LeQ Medical
Communicating the Ideas Changing Medicine
No Blockheads
Categories: Publishing, Writing
 
 
This is Samuel Johnson, a British lexicographer and writer who lived long ago but once said that none but a blockhead (that's how they talked in merry old England back in the 18th century) ever wrote anything except for money.
 
This was back before the days of Twitter and the blogosphere when learned people observed the world around them and made wry remarks. In this case, Johnson was both wry and canny. He had observed that writing was work, and hard work at that, and there was really no inherent reward in doing that sort of mind-numbing, hand-cramping, difficult endeavor without some type of reward. Furthermore, Johnson observed that there was no reward in mere praise or attack or whatever other response one's writing earned in the marketplace. No, Johnson saw that writing was not the sort of thing that one would do for pleasure like singing, perhaps, or tap dancing. A person might sing or dance for the sheer enjoyment of it.
 
But what Johnson meant was that nobody every had enough fun writing to make it worth doing for nothing. It is the sort of thing–like ditch digging–that deserves to be compensated.
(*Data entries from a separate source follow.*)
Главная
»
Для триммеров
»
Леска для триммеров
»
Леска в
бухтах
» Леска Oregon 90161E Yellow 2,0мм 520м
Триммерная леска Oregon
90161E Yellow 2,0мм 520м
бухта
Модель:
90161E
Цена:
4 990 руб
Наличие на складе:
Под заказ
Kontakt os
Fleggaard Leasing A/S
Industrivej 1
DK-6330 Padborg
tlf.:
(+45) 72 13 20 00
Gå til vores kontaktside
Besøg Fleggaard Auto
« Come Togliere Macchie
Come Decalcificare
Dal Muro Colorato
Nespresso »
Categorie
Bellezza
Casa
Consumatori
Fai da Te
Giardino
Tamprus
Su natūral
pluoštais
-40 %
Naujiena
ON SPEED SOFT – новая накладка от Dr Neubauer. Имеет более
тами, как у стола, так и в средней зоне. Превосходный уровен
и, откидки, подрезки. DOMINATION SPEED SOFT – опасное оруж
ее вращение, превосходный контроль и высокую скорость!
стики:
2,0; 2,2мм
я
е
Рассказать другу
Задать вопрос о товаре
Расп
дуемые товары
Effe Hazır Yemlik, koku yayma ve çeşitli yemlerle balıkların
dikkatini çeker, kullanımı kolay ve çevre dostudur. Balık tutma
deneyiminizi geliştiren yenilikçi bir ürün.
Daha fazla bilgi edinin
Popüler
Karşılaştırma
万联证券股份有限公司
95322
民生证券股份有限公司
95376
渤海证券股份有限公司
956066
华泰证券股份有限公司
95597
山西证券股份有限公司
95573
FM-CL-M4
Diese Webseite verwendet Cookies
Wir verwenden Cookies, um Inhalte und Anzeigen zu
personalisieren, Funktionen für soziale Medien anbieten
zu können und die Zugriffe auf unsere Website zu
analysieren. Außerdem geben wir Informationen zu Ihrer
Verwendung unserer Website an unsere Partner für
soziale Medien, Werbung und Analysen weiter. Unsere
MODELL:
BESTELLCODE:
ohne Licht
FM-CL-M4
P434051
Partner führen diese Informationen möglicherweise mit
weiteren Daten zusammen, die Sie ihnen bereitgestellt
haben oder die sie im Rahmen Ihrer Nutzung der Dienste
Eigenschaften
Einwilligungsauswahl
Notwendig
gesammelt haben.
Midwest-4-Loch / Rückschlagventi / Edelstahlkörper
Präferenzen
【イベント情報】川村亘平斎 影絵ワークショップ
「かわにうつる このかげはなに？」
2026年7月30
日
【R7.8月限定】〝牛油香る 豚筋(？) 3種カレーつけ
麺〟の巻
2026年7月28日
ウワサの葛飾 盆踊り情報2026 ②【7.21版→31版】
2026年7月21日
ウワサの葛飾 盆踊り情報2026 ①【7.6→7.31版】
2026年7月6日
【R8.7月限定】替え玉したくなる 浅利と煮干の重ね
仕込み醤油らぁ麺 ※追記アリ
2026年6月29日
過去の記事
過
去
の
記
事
In fact, if we as a society did not pay people to dig the ditches necessary for our communities, it is highly unlikely that a ditch-digging club might be formed to undertake these tasks for us.
 
However, a great many people think that writing ought to be done for free, that is, they want to turn writers from the hard-working, unappreciated souls we truly are into blockheads who work for nothing.
 
First of all, there are those who want to underpay writers to the point that pay is almost nonexistent. These are perplexing people. I see ads on the Internet seeking blog posters and web article writers where the client fully expects to get a 500-word article for $5 and sometimes less. I've seen ads seeking 100 articles (usually due quickly) for about $300. What perplexes me about these ads is not that people do not want to pay writers, but that they are usually for "get-rich-quick" types of websites, obviously run by people who are not quite so rich yet.
 
You'd have to be a blockhead or live in an economy where $5 is a day's pay to make that work.
 
Second, there are medical journals. Do you know that doctors who contribute to these journals do not get paid by the journals (which, by the way, generally sell advertising, subscriptions, and downloads of individual articles that can cost upward of $50). That's right, a medical journal might want to tap you for $65 to download Dr. Jones' article, but Dr. Jones never saw a nickel from the journal. The intriguing thing is that many doctors for their own reasons have hired medical writers to assist them in their publishing efforts, fees that are mainly paid by the doctor. The doctor probably figures he is getting some prestige by being published and the convenience of a medical writer is worth the expense. But the journals expect them to write for nothing.
 
No wonder most medical studies never hit print. Imagine how much really important medical information is not shared in the literature because a great many doctors refuse to be blockheads.
 
Third, there are those who assume that writing is no big deal. A newbie writer once wanted me to read and critique her book because she had been a blockhead and written a book but was quite unhappy with how it turned out. So she figured I must be an even bigger blockhead than she and would read it and critique it, ideally teaching her how to write, for no money.
 
Writers like to be paid.
 
The nice lady who waited on my table for Sunday lunch expected not only to be paid by her employer, but she expected me to–of my own volition–throw a few bills on the table for her besides. I did so. People expect that carrying a glass of ice tea and a plate of food twenty feet deserves compensation. Why not writing?